I once interviewed him. He was rather gruff, very Yorkshire, just as authentic as he sounds on his Radio 3 and 4 poetry programmes. A sort of grittier male Pam Ayres, though I would never have dared suggest it to him.

A poem, Preston North End, was aired on another radio programme which I came across quite by chance this week. It is by George Szurtiz, a poet of Hungarian extraction hence the spelling of his name, which is pronounced Surtees.

In it he recalls being taken to see Tom Finney in the final game of his distinguished career. With decidedly unpoetic ruthlessness, Preston’s legendary player is chopped down unceremoniously by Tottenham hard-man Dave Mackay.

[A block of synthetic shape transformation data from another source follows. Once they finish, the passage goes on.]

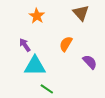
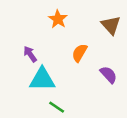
brown triangle: (81, 13) -> (111, 25), moved
orange star: (37, 16) -> (58, 19), moved

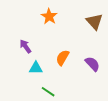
orange semicircle: (80, 53) -> (63, 58), moved
cyan triangle: (42, 79) -> (36, 68), size x0.6

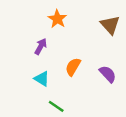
purple arrow: (25, 46) -> (41, 46), moved, turned 64
cyan triangle: (36, 68) -> (42, 79), turned 32

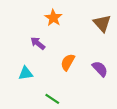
purple arrow: (41, 46) -> (38, 43), turned -80
cyan triangle: (42, 79) -> (26, 73), moved, turned -40

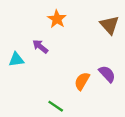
orange semicircle: (68, 62) -> (82, 81), moved
cyan triangle: (26, 73) -> (16, 60), moved

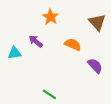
orange semicircle: (82, 81) -> (73, 44), moved, turned 84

It’s a poem that captures the essence of the time. The long baggy shorts, the heavy boots, the muddy pitch. A heavy defeat for Preston and a sad conclusion to a footballing legend’s career.

I once won a football poetry prize. Was it really 59 years ago? It, too, was about a match at Preston. An FA Cup tie against Carlisle United. It ended in disappointment as well. Carlisle lost 1-0.

My poem was a juvenile, over-emotional reaction. It would embarrass me now. However, it won me some much-needed cash.

Several years later an old chap stopped me in the street, asking humbly if I had a moment to spare. Ratching through his wallet he pulled out a yellowing cutting. My poem. He’d kept it all that time.

He was a retired English teacher and had, he said, used it many times in class to show unpoetic kids that an ordinary football fan could be inspired to write about his team. He’d been at that same match, probably standing not far from me and my pal William.

Willie’s dad gave us a fiver for our lunches at the Kardomah — a 1960s equivalent of Costa Coffee, “now almost defunct” says Wikipedia — plus a pie and Bovril at the ground and a programme. I remember we missed the last bus home and had to drag his dad out to pick us up from Windermere railway station.

Football clubs no longer getting with the programme

Like the Sporting Pinks and Greens and the sports paper we bought after the match, that basic staple of a live football match, the official programme, may soon be an anachronism of the past.

Kids don’t buy ’em any more. It’s all on their phones. Rumour has it Carlisle United will next season join the growing band of clubs who, rather than print a programme, will put the information online.

To be honest, programmes aren’t much use these days. Lists of up 30 players. What happened to the old centre pages, teams set out numbered 1 to 11 in a 2-3-5 formation? The plum advert was the one in the centre circle.

I learnt more British geography from collecting programmes than ever permeated my brain at school. I knew where Albion Rovers played, which is more than my teachers ever did.

As a schoolboy my pocket money was spent on 2/6d bumper bundles from a programme shop which advertised in Football Monthly. Oh the joy when I heard the postman call out “parcel”.

It was, one might say, almost poetic.